A Mark se le rompió el corazón al oír esas palabras, pero él sabía lo que debía hacerse. Le prometió a Susan que, por la mañana y por la noche, la acompañaría en el autobús todo el tiempo que fuera necesario hasta que ella se sintiera segura.

Y eso fue exactamente lo que ocurrió. Durante dos semanas enteras, Mark acompañó a Susan en el viaje de ida y vuelta al trabajo. Le enseñó cómo apoyarse en sus otros sentidos, en especial el oído, para determinar dónde se encontraba y cómo adaptarse a su nuevo entorno. La ayudó a trabar amistad con los conductores, quienes se ocuparían de ella y le reservarían un asiento. Le hizo reír, incluso en aquellos días no tan buenos en que tropezaba al bajar del autobús o tiraba su maletín lleno de papeles en el pasillo.

Todas las mañanas hacían el recorrido juntos y Mark tomaba un taxi para volver a su oficina. Aunque esta rutina resultaba más costosa y cansada que la anterior, Mark sabía que sólo era cuestión de esperar un tiempo más antes que Susan estuviera capacitada para viajar por su cuenta. Creía en ella, en la mujer que él había conocido antes de perder la vista, la que no le temía a ningún desafío y jamás se rendía.

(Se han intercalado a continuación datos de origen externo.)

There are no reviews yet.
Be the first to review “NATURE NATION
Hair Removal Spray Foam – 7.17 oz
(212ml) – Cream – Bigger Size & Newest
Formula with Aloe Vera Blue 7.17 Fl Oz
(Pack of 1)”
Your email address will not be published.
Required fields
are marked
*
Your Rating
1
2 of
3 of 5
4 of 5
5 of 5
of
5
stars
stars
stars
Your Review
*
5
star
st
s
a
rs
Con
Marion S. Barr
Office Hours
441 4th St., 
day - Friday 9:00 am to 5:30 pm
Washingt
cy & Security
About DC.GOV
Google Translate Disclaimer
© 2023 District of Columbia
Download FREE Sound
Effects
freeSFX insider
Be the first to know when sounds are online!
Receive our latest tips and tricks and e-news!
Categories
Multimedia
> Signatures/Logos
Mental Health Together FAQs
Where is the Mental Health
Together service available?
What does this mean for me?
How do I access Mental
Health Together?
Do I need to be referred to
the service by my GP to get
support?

Por fin, Susan decidió que estaba lista para hacer el intento de viajar sola. Llegó la mañana del lunes y, antes de irse, abrazó a Mark, su compañero de viajes en autobús, su esposo y su mejor amigo. Tenía los ojos llenos de lágrimas de gratitud por su lealtad, su paciencia, su amor. Se despidieron y, por primera vez, cada uno tomó un camino distinto. Lunes, martes, miércoles, jueves... todos los días le fue muy bien y Susan jamás se sintió mejor. ¡Lo estaba haciendo! Estaba yendo a trabajar por su cuenta.

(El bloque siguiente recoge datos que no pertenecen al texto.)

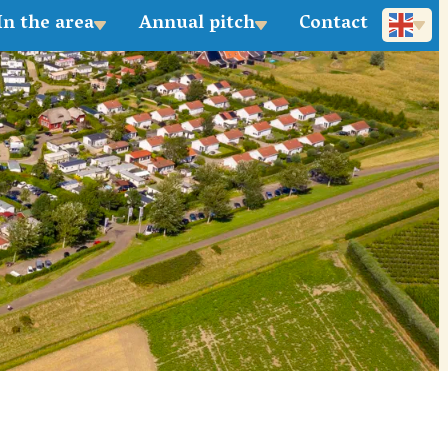
In the area
Annual pitch
Contact
Deutsch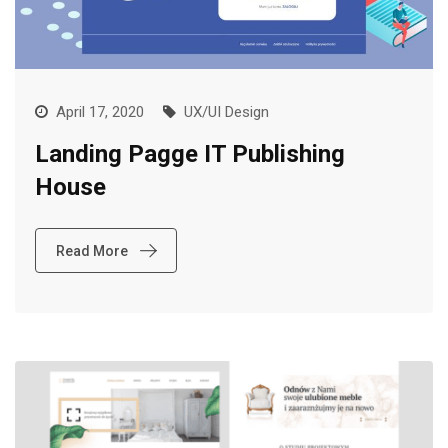
April 17, 2020
UX/UI Design
Landing Pagge IT Publishing
House
Read More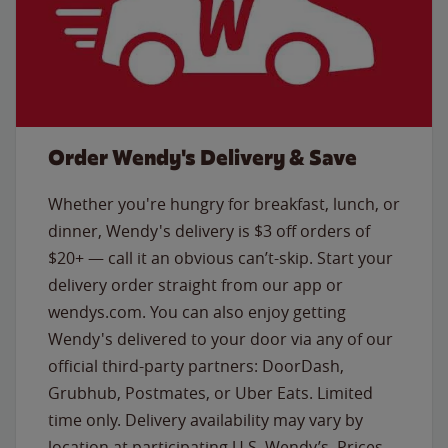
Order Wendy's Delivery & Save
Whether you're hungry for breakfast, lunch, or
dinner, Wendy's delivery is $3 off orders of
$20+ — call it an obvious can’t-skip. Start your
delivery order straight from our app or
wendys.com. You can also enjoy getting
Wendy's delivered to your door via any of our
official third-party partners: DoorDash,
Grubhub, Postmates, or Uber Eats. Limited
time only. Delivery availability may vary by
location at participating U.S. Wendy’s. Prices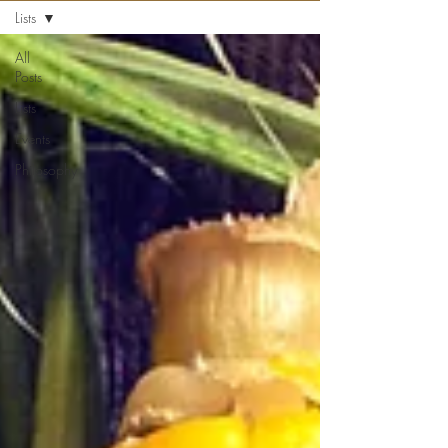
Lists
All
Posts
Lists
Events
Philosophy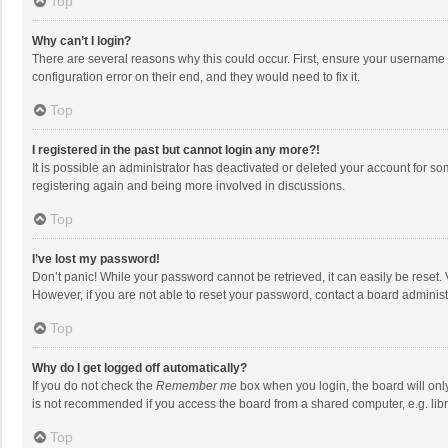
Top
Why can’t I login?
There are several reasons why this could occur. First, ensure your username 
configuration error on their end, and they would need to fix it.
Top
I registered in the past but cannot login any more?!
It is possible an administrator has deactivated or deleted your account for s
registering again and being more involved in discussions.
Top
I’ve lost my password!
Don’t panic! While your password cannot be retrieved, it can easily be reset. 
However, if you are not able to reset your password, contact a board administ
Top
Why do I get logged off automatically?
If you do not check the
Remember me
box when you login, the board will onl
is not recommended if you access the board from a shared computer, e.g. librar
Top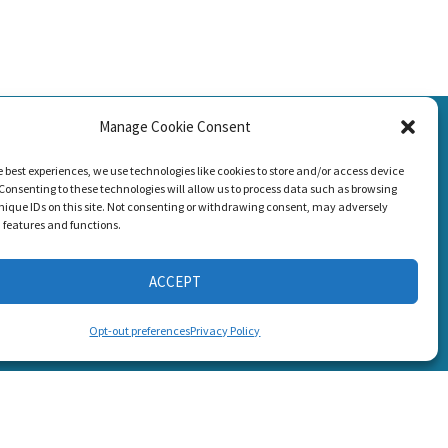
SSION
Manage Cookie Consent
g Loss!
CONNECT WITH US
e best experiences, we use technologies like cookies to store and/or access device
Consenting to these technologies will allow us to process data such as browsing
nique IDs on this site. Not consenting or withdrawing consent, may adversely
n features and functions.
ACCEPT
s
Opt-out preferences
Privacy Policy
6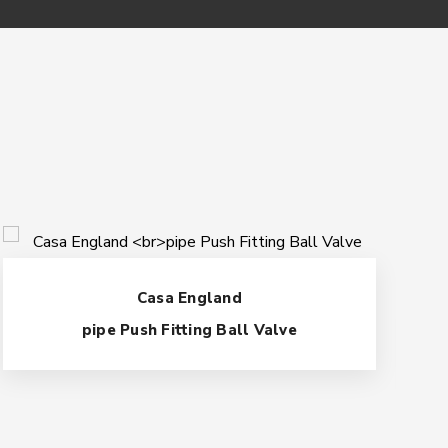
Casa England
pipe Push Fitting Ball Valve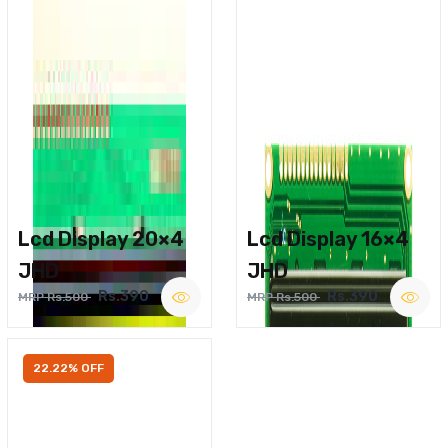
Lcd Display 20×4
Lcd Display 16×4
JHD
JHD
Rs.390
Rs.390
MRP Rs.500
MRP Rs.500
22.22% OFF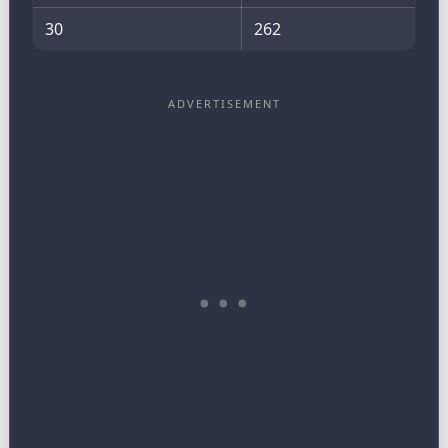
30
262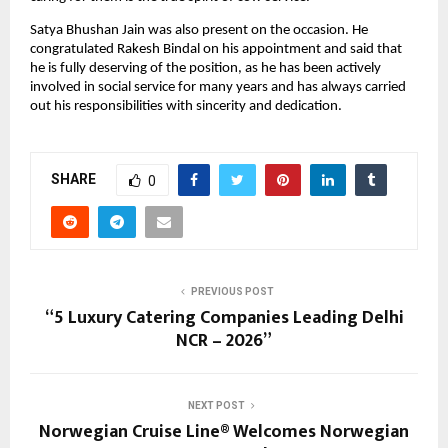
Satya Bhushan Jain was also present on the occasion. He 
congratulated Rakesh Bindal on his appointment and said that 
he is fully deserving of the position, as he has been actively 
involved in social service for many years and has always carried 
out his responsibilities with sincerity and dedication.
SHARE
0
PREVIOUS POST
“5 Luxury Catering Companies Leading Delhi
NCR – 2026”
NEXT POST
Norwegian Cruise Line® Welcomes Norwegian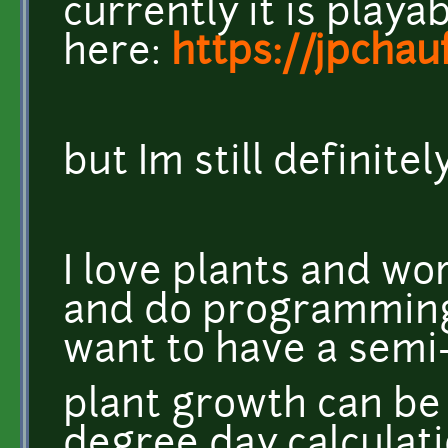
currently it is playa
here:
https://jpchau
but Im still definite
I love plants and wor
and do programming 
want to have a semi-
plant growth can be
degree day calculati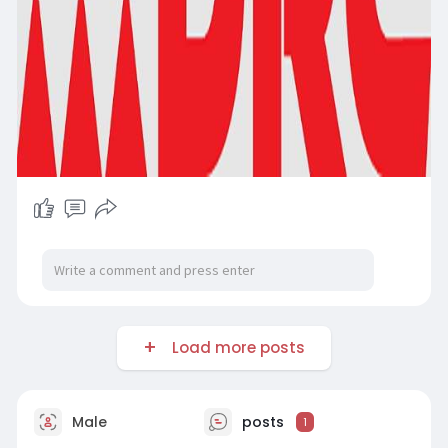
Load more posts
Male
posts
1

El viernes por la mañana, Susan tomó el autobús como de costumbre. Al pagar el billete, el conductor le dijo:

- ¡Caramba! De veras la envidio.

Susan, no supo si le estaba hablando a ella o no. Después de todo, ¿quién iba a envidiar a una ciega que había encontrado el coraje de vivir durante el año anterior?
Intrigada preguntó al conductor:

- ¿Por qué dice que me envidia?

El conductor respondió:

- ¿Sabe? Todas las mañanas durante la semana pasada, un caballero de muy buen aspecto, con uniforme militar, ha estado parado en la esquina de enfrente, observándola mientras usted bajaba del autobús. Se asegura que cruce bien la calle y la vigila hasta que entra en su edificio de oficinas. Luego le tira un beso, le hace un pequeño gesto de saludo y se va. Usted es una mujer afortunada.

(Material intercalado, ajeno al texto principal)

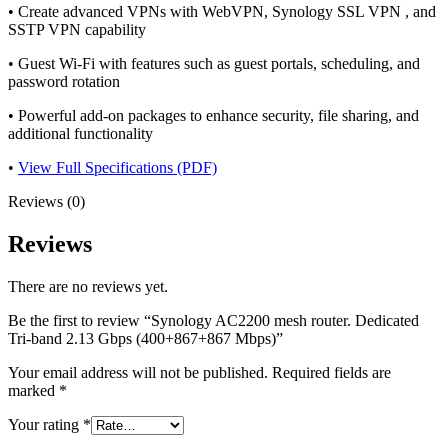
• Create advanced VPNs with WebVPN, Synology SSL VPN , and
SSTP VPN capability
• Guest Wi-Fi with features such as guest portals, scheduling, and
password rotation
• Powerful add-on packages to enhance security, file sharing, and
additional functionality
•
View Full Specifications (PDF)
Reviews (0)
Reviews
There are no reviews yet.
Be the first to review “Synology AC2200 mesh router. Dedicated
Tri-band 2.13 Gbps (400+867+867 Mbps)”
Your email address will not be published.
Required fields are
marked
*
Your rating
*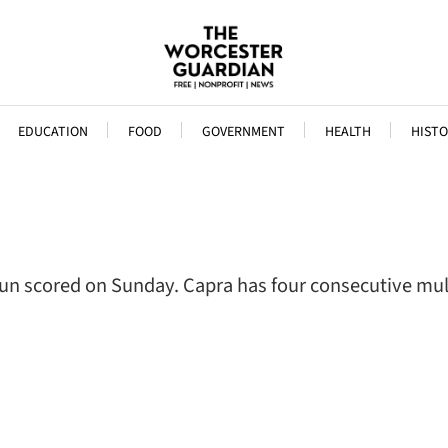
EDUCATION
FOOD
GOVERNMENT
HEALTH
HISTO
 run scored on Sunday. Capra has four consecutive m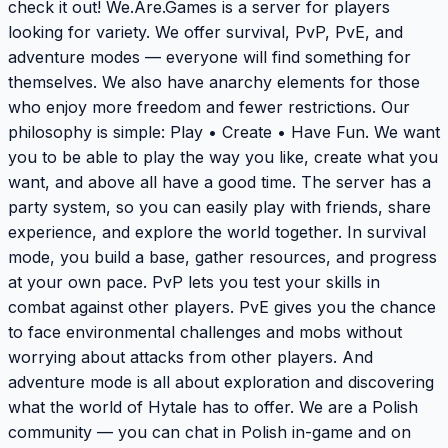
check it out! We.Are.Games is a server for players
looking for variety. We offer survival, PvP, PvE, and
adventure modes — everyone will find something for
themselves. We also have anarchy elements for those
who enjoy more freedom and fewer restrictions. Our
philosophy is simple: Play • Create • Have Fun. We want
you to be able to play the way you like, create what you
want, and above all have a good time. The server has a
party system, so you can easily play with friends, share
experience, and explore the world together. In survival
mode, you build a base, gather resources, and progress
at your own pace. PvP lets you test your skills in
combat against other players. PvE gives you the chance
to face environmental challenges and mobs without
worrying about attacks from other players. And
adventure mode is all about exploration and discovering
what the world of Hytale has to offer. We are a Polish
community — you can chat in Polish in-game and on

Lágrimas de felicidad rodaron por las mejillas de Susan. Porque, aunque ella no podía verle físicamente, siempre había sentido la presencia de Mark. Era afortunada, muy afortunada, pues él le había hecho un regalo más poderoso que la vista, un regalo que ella no necesitaba ver para creer en su existencia...


El regalo del amor puede llevar luz a donde sólo hay oscuridad.